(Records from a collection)

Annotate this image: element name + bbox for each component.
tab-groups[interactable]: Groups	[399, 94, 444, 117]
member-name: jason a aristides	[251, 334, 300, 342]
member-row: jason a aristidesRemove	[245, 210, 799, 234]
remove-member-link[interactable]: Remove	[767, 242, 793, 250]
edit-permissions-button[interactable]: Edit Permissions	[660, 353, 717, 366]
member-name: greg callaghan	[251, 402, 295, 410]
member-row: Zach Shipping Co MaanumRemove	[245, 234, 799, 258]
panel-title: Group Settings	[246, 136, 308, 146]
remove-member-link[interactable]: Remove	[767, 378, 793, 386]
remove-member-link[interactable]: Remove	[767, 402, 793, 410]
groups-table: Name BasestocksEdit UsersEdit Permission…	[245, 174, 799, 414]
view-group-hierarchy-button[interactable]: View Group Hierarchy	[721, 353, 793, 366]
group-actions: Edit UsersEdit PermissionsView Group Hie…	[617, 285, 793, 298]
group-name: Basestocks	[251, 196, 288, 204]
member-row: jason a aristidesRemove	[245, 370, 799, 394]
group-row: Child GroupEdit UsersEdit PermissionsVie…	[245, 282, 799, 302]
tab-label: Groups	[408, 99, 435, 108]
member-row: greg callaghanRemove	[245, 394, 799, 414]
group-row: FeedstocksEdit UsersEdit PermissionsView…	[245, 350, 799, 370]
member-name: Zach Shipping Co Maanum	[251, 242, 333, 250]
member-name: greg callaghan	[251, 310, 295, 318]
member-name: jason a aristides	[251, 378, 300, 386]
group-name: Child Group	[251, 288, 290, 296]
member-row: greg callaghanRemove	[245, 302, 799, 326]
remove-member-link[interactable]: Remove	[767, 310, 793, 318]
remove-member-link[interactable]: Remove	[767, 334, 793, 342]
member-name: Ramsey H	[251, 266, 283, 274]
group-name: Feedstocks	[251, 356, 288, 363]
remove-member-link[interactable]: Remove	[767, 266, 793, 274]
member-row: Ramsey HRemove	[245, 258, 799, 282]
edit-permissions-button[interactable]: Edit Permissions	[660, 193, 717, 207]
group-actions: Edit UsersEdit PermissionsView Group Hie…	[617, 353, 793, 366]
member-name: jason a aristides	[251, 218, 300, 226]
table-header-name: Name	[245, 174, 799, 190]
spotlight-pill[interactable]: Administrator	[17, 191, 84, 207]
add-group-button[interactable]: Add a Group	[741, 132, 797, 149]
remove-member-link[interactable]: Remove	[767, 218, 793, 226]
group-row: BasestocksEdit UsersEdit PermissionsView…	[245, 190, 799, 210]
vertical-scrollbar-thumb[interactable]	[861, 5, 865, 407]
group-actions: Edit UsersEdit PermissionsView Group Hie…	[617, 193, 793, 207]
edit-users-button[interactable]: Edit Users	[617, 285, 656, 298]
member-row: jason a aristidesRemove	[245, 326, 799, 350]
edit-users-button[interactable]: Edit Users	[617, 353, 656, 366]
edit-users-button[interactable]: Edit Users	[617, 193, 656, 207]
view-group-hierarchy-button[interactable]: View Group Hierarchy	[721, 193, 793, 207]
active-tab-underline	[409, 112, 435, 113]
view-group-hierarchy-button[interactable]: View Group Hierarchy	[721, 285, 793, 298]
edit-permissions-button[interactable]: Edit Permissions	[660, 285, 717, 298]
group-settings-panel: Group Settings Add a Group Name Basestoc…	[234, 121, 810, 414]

# What you have to do
Wherever a line of the data holds "Zach", copy that line.

# Result of this task
member-row: Zach Shipping Co MaanumRemove	[245, 234, 799, 258]
member-name: Zach Shipping Co Maanum	[251, 242, 333, 250]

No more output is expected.